Model-based control strategies, such as model predictive control [23] and numerical optimization [24], also had been used for wind farm control for maximizing energy capture. The issue for model-based control of wind farm is that wake models may be accurate for flat terrain but inaccurate for complex terrain. Therefore, self-learning or self-optimizing approaches are received as more feasible solutions. Johnson and Thomas [16] proposed a hybrid approach for maximizing the wind farm energy capture by combining the Iterative Learning Control (ILC) and Iterative Feedback Tuning (IFT).

Marden et al. [25] proposed a model-free control strategy by use of game theory and cooperative control to optimize the axial induction factors to maximize power production of wind farm.

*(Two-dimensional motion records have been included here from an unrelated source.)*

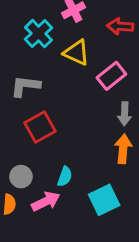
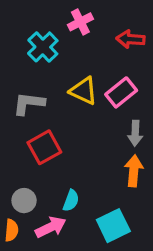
yellow triangle: (76, 53) -> (84, 91), moved

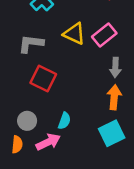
red square: (44, 147) -> (43, 79), turned -35
cyan square: (113, 226) -> (112, 133), moved

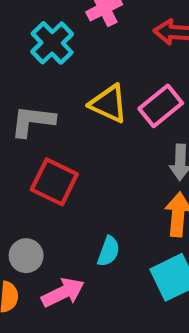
cyan semicircle: (64, 121) -> (109, 251), moved

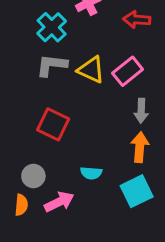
gray L-shape: (33, 121) -> (52, 65), moved
cyan semicircle: (109, 251) -> (91, 173), turned 75

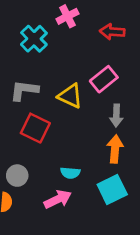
gray L-shape: (52, 65) -> (24, 90), moved
yellow triangle: (91, 70) -> (70, 96), moved
pink arrow: (59, 202) -> (58, 199), moved

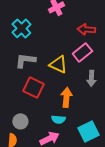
red arrow: (112, 32) -> (86, 29), moved
cyan cross: (34, 39) -> (21, 28), moved
orange arrow: (115, 149) -> (66, 97), moved

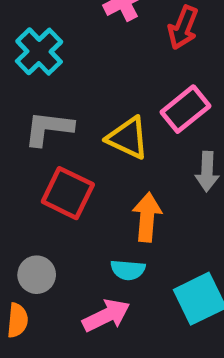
red arrow: (86, 29) -> (183, 27), moved, turned -72

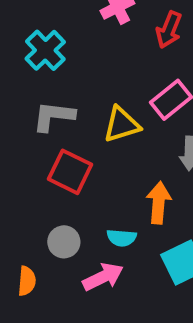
yellow triangle: (128, 138) -> (122, 124), turned -42
orange arrow: (147, 217) -> (159, 203), moved
gray circle: (37, 275) -> (64, 242), moved

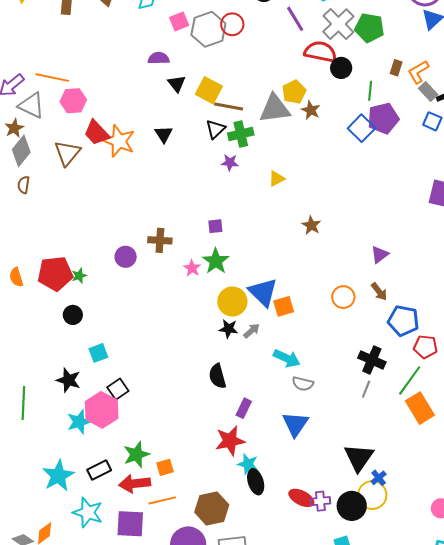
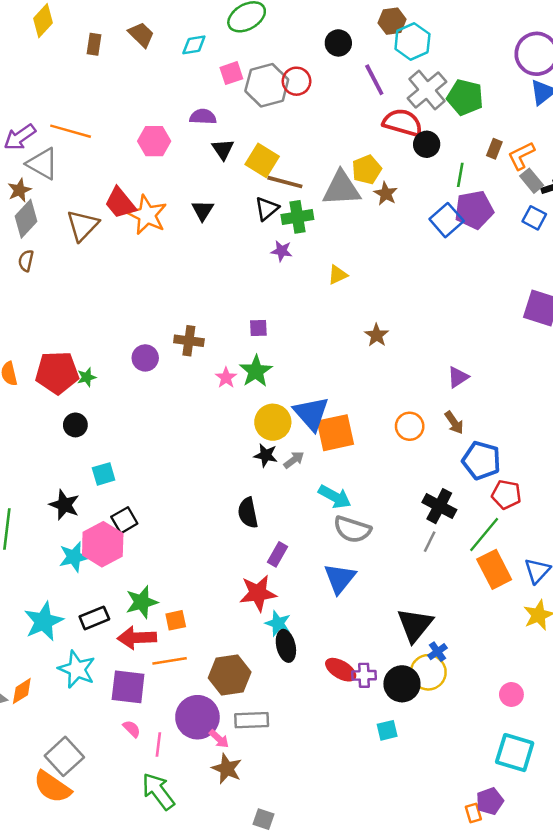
pink hexagon: (73, 101) -> (154, 141), moved
orange square: (284, 306) -> (335, 433), size x1.5
gray semicircle: (303, 384) -> (352, 529), size x1.4

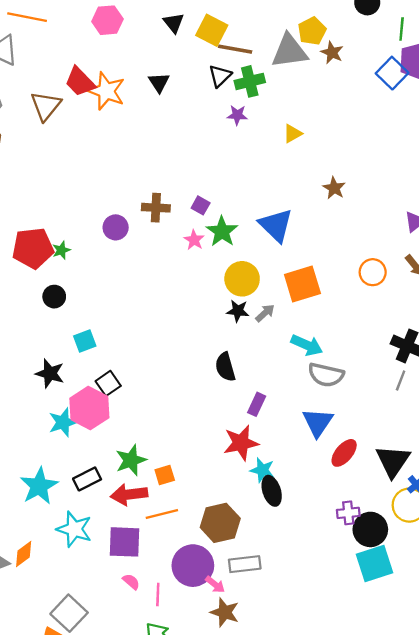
purple square: (258, 328) -> (201, 205), moved, turned 36
blue triangle: (311, 413) -> (276, 225), moved
red ellipse: (341, 670) -> (344, 453), moved, turned -76
black circle: (402, 684) -> (370, 529), moved
cyan square: (387, 730) -> (374, 563), size x1.8

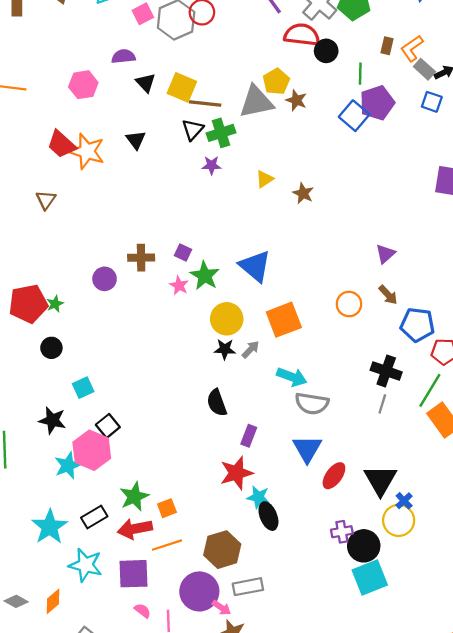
brown triangle: (46, 106) -> (46, 200), moved, size x0.7
brown star: (334, 188) -> (303, 193), moved
orange diamond: (24, 554) -> (53, 601), moved

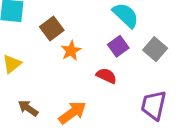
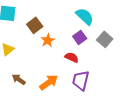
purple trapezoid: (154, 105) -> (81, 80), moved

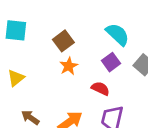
brown square: (35, 25) -> (63, 41), moved

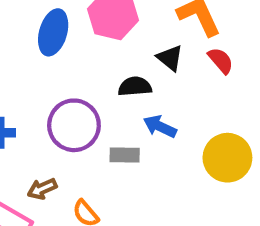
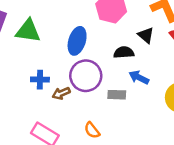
blue ellipse: (53, 32) -> (77, 41), moved
brown arrow: (42, 189) -> (61, 93), moved

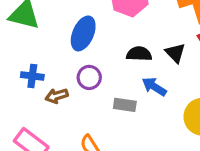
black triangle: (146, 35) -> (175, 53), moved
purple circle: (86, 76) -> (89, 77), size x0.6

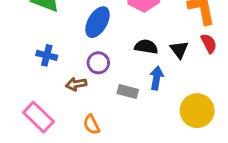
blue arrow: (154, 87) -> (156, 78), turned 60
brown arrow: (57, 96) -> (76, 84), moved

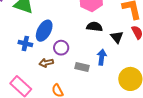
blue ellipse: (98, 22) -> (44, 31), moved
black semicircle: (146, 47) -> (94, 27), moved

More recently, one wind farm control strategy had been patented by use of self- optimizing controller to maximize wind farm power output [22]. Its key idea is: the self- optimizing controller for an upstream turbine should be configured to control the upstream turbine in an attempt to maximize the combined total power output of this upstream turbine and downstream turbines in the wake of this upstream turbine.A better choice for self-optimizing controller is ESC. In this thesis, the nest-looped extremum seeking control (NLESC) scheme [22] was investigated for maximizing the wind farm energy capture.

1.3.3. Summary of Load Reduction and Energy Capture Control of Farm Operated Turbines

This dissertation study investigates both the load reduction control and energy capture control in wind farm level. First, the individual pitch control (IPC) is designed for load reduction to handle the wind variation due to wake interaction via a periodic control scheme. Then, to deal with the wake meandering phenomenon, a model predictive control (MPC) scheme is developed for the IPC of the downstream turbine loads. Thirdly, a novel Nested-Loop Extremum Seeking Control (NLESC) strategy is used to maximize energy capture of a wind farm.